L'homme revint avec une femme toute de blanc vêtue qui lui accorda un sourire de convenance et l'invita à entrer. Discrètement, le garçon infiltré cliqua sur l'icône du téléphone vert. On l'escorta le long des dortoirs, le temps de lui résumer ce qu'avait précédemment communiqué Armin.

— Vous souhaitez travailler tout de suite ? Nous avons une place en découpe.

— Oui ! répondit Matthieu, plus motivé que jamais.

La découpe, le stockage, le récurage des toilettes, il était prêt à tout faire du moment qu'il retrouvait Chiara.

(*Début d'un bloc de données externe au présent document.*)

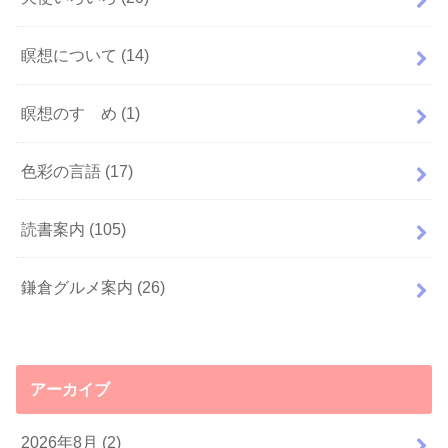
瞑想について
(14)
瞑想のすゝめ
(1)
色彩の言語
(17)
読書案内
(105)
鎌倉グルメ案内
(26)
アーカイブ
2026年8月 (2)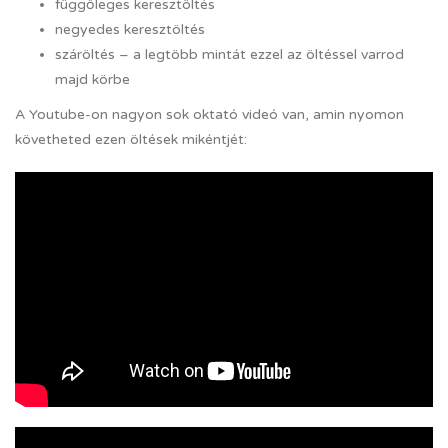
függőleges keresztöltés
negyedes keresztöltés
száröltés – a legtöbb mintát ezzel az öltéssel varrod
majd körbe
A Youtube-on nagyon sok oktató videó van, amin nyomon
követheted ezen öltések mikéntjét: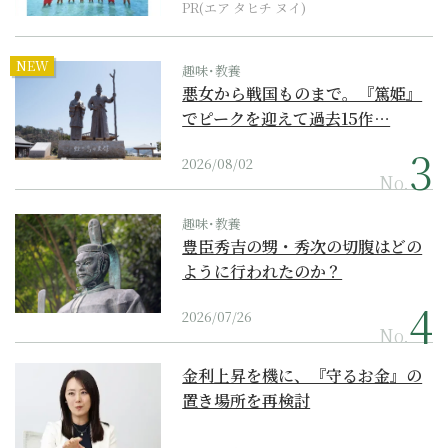
PR(エア タヒチ ヌイ)
NEW
趣味･教養
悪女から戦国ものまで。『篤姫』
でピークを迎えて過去15作…
2026/08/02
No.
趣味･教養
豊臣秀吉の甥・秀次の切腹はどの
ように行われたのか？
2026/07/26
No.
金利上昇を機に、『守るお金』の
置き場所を再検討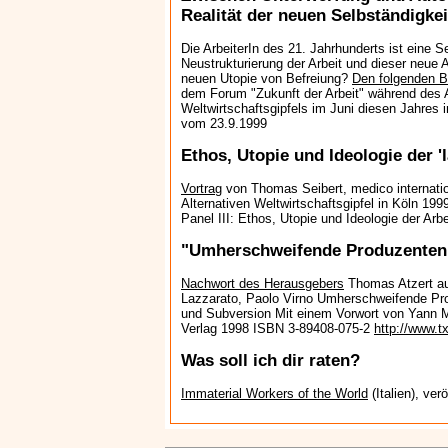
Realität der neuen Selbständigkei
Die ArbeiterIn des 21. Jahrhunderts ist eine S
Neustrukturierung der Arbeit und dieser neue 
neuen Utopie von Befreiung?
Den folgenden B
dem Forum "Zukunft der Arbeit" während des A
Weltwirtschaftsgipfels im Juni diesen Jahres i
vom 23.9.1999
Ethos, Utopie und Ideologie der 
Vortrag
von Thomas Seibert, medico internatio
Alternativen Weltwirtschaftsgipfel in Köln 199
Panel III: Ethos, Utopie und Ideologie der Arbe
"Umherschweifende Produzenten
Nachwort des Herausgebers
Thomas Atzert aus
Lazzarato, Paolo Virno Umherschweifende Pro
und Subversion Mit einem Vorwort von Yann Mo
Verlag 1998 ISBN 3-89408-075-2
http://www.t
Was soll ich dir raten?
Immaterial Workers of the World
(Italien), ve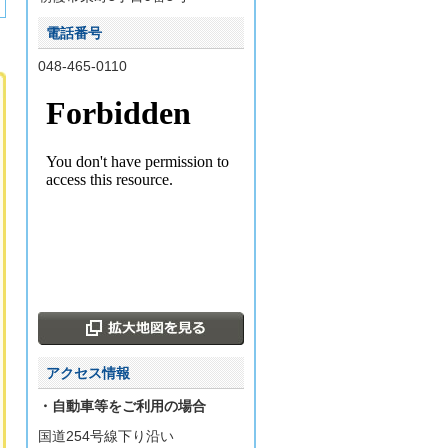
電話番号
048-465-0110
アクセス情報
・自動車等をご利用の場合
国道254号線下り沿い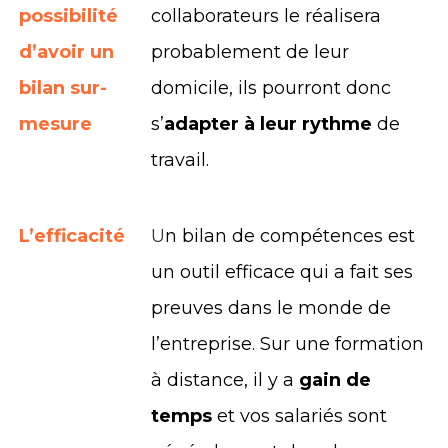
possibilité
collaborateurs le réalisera
d’avoir un
probablement de leur
bilan sur-
domicile, ils pourront donc
mesure
s’
adapter à leur rythme
de
travail.
L’efficacité
U
n bilan de compétences est
un outil efficace qui a fait ses
preuves dans le monde de
l’entreprise. Sur une formation
à distance, il y a
gain de
temps
et vos salariés sont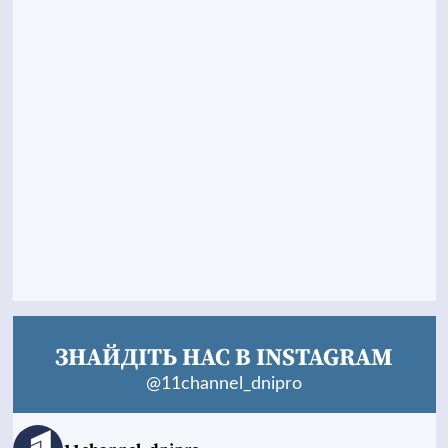
ЗНАЙДІТЬ НАС В INSTAGRAM
@11channel_dnipro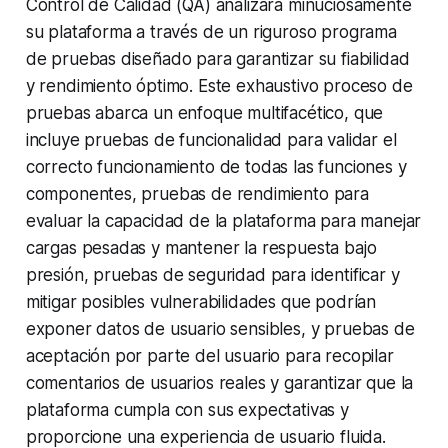
Control de Calidad (QA) analizará minuciosamente
su plataforma a través de un riguroso programa
de pruebas diseñado para garantizar su fiabilidad
y rendimiento óptimo. Este exhaustivo proceso de
pruebas abarca un enfoque multifacético, que
incluye pruebas de funcionalidad para validar el
correcto funcionamiento de todas las funciones y
componentes, pruebas de rendimiento para
evaluar la capacidad de la plataforma para manejar
cargas pesadas y mantener la respuesta bajo
presión, pruebas de seguridad para identificar y
mitigar posibles vulnerabilidades que podrían
exponer datos de usuario sensibles, y pruebas de
aceptación por parte del usuario para recopilar
comentarios de usuarios reales y garantizar que la
plataforma cumpla con sus expectativas y
proporcione una experiencia de usuario fluida.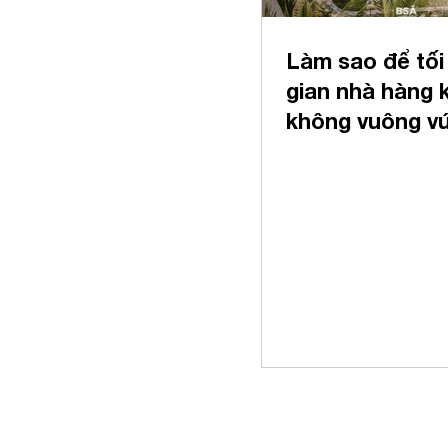
Làm sao để tối
gian nhà hàng 
không vuông v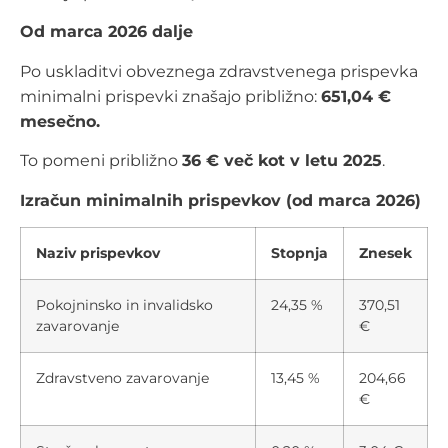
Od marca 2026 dalje
Po uskladitvi obveznega zdravstvenega prispevka
minimalni prispevki znašajo približno:
651,04 €
mesečno.
To pomeni približno
36 € več kot v letu 2025
.
Izračun minimalnih prispevkov (od marca 2026)
Naziv prispevkov
Stopnja
Znesek
Pokojninsko in invalidsko
24,35 %
370,51
zavarovanje
€
Zdravstveno zavarovanje
13,45 %
204,66
€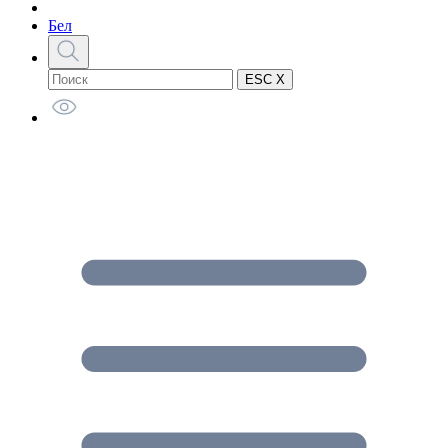
Бел
ESC X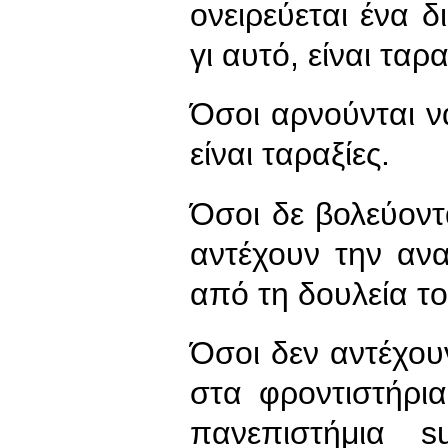
ονειρεύεται ένα δ
γι αυτό, είναι ταρα
Όσοι αρνούνται ν
είναι ταραξίες.
Όσοι δε βολεύοντα
αντέχουν την αν
από τη δουλεία του
Όσοι δεν αντέχου
στα φροντιστήρι
πανεπιστήμια s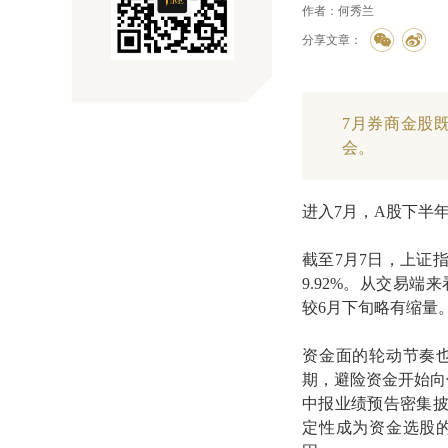
作者：何秀兰
分享文章：
7月券商金股
会。
进入7月，A股下半
截至7月7日，上证指
9.92%。从交易
较6月下旬略有缩量
资金面的轮动节奏
期，避险资金开始向
中报业绩预告密集
定性成为资金选股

La femme l'entraîna au premier étage. Tout de suite, le parfum alléchant de la viande affleura. Matthieu renifla comme pour se nourrir de l'odeur, savourant chaque particule. En reconnaissant le fumet inimitable du porc qu'il n'avait plus vu dans une assiette depuis trop longtemps, son estomac gargouilla. Il se serait damné pour une entrecôte. Même pour une tranche de jambon. La femme développa le contenu des tâches à accomplir : ôter les derniers bouts disgracieux, ficeler, emballer, ... Matthieu écoutait d'une oreille, son esprit partagé entre la faim, la mission, et Chiara, qui occupait quatre-vingts pourcents de son activité cérébrale.

— Voilà, si vous n'avez pas de questions, je vous laisse travailler avec vos nouveaux collègues. Une dernière chose : les étages du haut sont réservés à vos supérieurs. Nous évaluerons votre travail en fin de journée, mais si vous y mettez toute cette bonne volonté, je suis certaine que vous avez toutes vos chances.

Elle lui attribua un tablier neuf et Matthieu la remercia. C'était littéralement son premier jour de travail. Entre le football et l'université, malgré les difficultés de sa mère à joindre les deux bouts, il ne s'était jamais lancé dans cette aventure.

Nouant son tablier, il observa la manière de découper de ses collègues, puis se mit au travail en se faisant discret pendant qu'il analysait la salle. Autour de lui, les ouvriers, tout à fait humains, triaient les morceaux de viande dans une harmonie qu'il n'aurait pas soupçonnée en entreprise. Il exécutait ses tâches le plus consciencieusement possible afin de ne pas éveiller les soupçons, examinant son environnement sans rien noter de suspect. A chaque nouveau bout de gras arraché, il se posait la question de savoir ce qu'il faisait là, à découper de la chair crue pendant que Chiara se faisait peut-être torturer ailleurs. Cette pensée, qui revenait à une fréquence de plus en plus rythmée, lui était insoutenable. Quand vint l'heure de la pause, il s'écarta de l'immeuble afin de tout raconter aux autres au téléphone.

— Matt, tu es fou ! s'exclama Katharina. Tu n'es pas censé nous parler !

— Y a aucun risque, je suis loin et puis y a rien, ici, on est sur la mauvaise piste ! Par contre, c'est incroyable, ils produisent de la viande !

— De la « viande » ?

— Ça sent trop bon ! Mais Chiara n'est pas là, insista-t-il.

— J'ai entendu qu'on te disait que les étages étaient interdits, dit Olive. Essaie d'y faire un tour, et creuse le sujet avec tes « collègues ». Maintenant que t'es là, autant mener l'enquête jusqu'au bout. Mais ouais, elle est sûrement pas là, ajouta-t-elle plus bas.

— Elle doit être là, réagit Katharina sur un ton menaçant. Trouve-la.

Si elle n'était pas là, ils n'avaient pas la moindre idée d'où la chercher. Si elle n'était pas là, ils ne la retrouveraient pas.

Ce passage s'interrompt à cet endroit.